Ayahuasca Tourism: The Lowdown on Getting High in the Amazon Rainforest

Each year, thousands travel to South America to try this native psychedelic, but the risks are growing.

October 1, 2018 5:00 am
Psychoactive sacred natural medinal plants. Argyreia nervosa, ayahuasca, banisteriopsis caapi, yopo, morning glory and hawaiian baby woodrose seeds. (Getty)
Psychoactive sacred natural medinal plants. Argyreia nervosa, ayahuasca, banisteriopsis caapi, yopo, morning glory and hawaiian baby woodrose seeds. (Getty)
Getty Images/iStockphoto

There are more than 75,000 different plant species that grow in the Amazon. But it is the particular combination of one of the region’s species of vine (Banisteriopsis caapi) with one of its species of leaf (Psychotria viridis) that now draws thousands of tourists to South America each year. They are all looking to experience ayahuasca, the powerful psychoactive brew that native Amazonian tribes consider an all-encompassing healing medicine.

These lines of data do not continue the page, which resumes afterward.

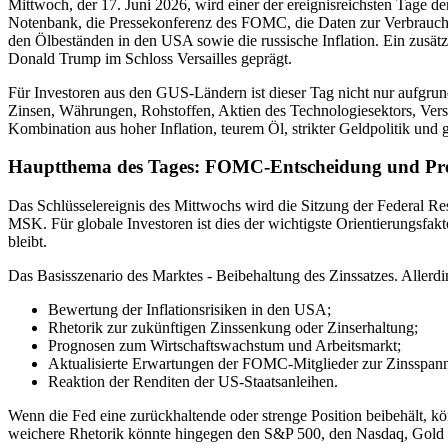
Mittwoch, der 17. Juni 2026, wird einer der ereignisreichsten Tage 
Notenbank, die Pressekonferenz des FOMC, die Daten zur Verbraucherp
den Ölbeständen in den USA sowie die russische Inflation. Ein zusä
Donald Trump im Schloss Versailles geprägt.
Für Investoren aus den GUS-Ländern ist dieser Tag nicht nur aufg
Zinsen, Währungen, Rohstoffen, Aktien des Technologiesektors, Vers
Kombination aus hoher Inflation, teurem Öl, strikter Geldpolitik und
Hauptthema des Tages: FOMC-Entscheidung und Pre
Das Schlüsselereignis des Mittwochs wird die Sitzung der Federal 
MSK. Für globale Investoren ist dies der wichtigste Orientierungsfa
bleibt.
Das Basisszenario des Marktes - Beibehaltung des Zinssatzes. Allerdi
Bewertung der Inflationsrisiken in den USA;
Rhetorik zur zukünftigen Zinssenkung oder Zinserhaltung;
Prognosen zum Wirtschaftswachstum und Arbeitsmarkt;
Aktualisierte Erwartungen der FOMC-Mitglieder zur Zinsspan
Reaktion der Renditen der US-Staatsanleihen.
Wenn die Fed eine zurückhaltende oder strenge Position beibehält
weichere Rhetorik könnte hingegen den S&P 500, den Nasdaq, Gold u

But as ayahuasca’s popularity has mushroomed, so too have the dangers associated with taking it. Shady purveyors of the drug now operate amidst the legitimate shaman who dispense it with care. Likewise, fatal drug interactions (particularly when tobacco, stimulants, or other substances are taken with or mixed into the brew) are now among the risks of those seeking mind-altering experiences.

“People need to do their homework before doing this,” said ethnobotanist Chris Kilham. “The most important thing is that when I say ‘drinking ayahuasca,’ I mean engaging in the ceremony with a talented shaman and not just swallowing the brew in somebody’s basement. Swallowing the brew is part—and only part—of the experience.”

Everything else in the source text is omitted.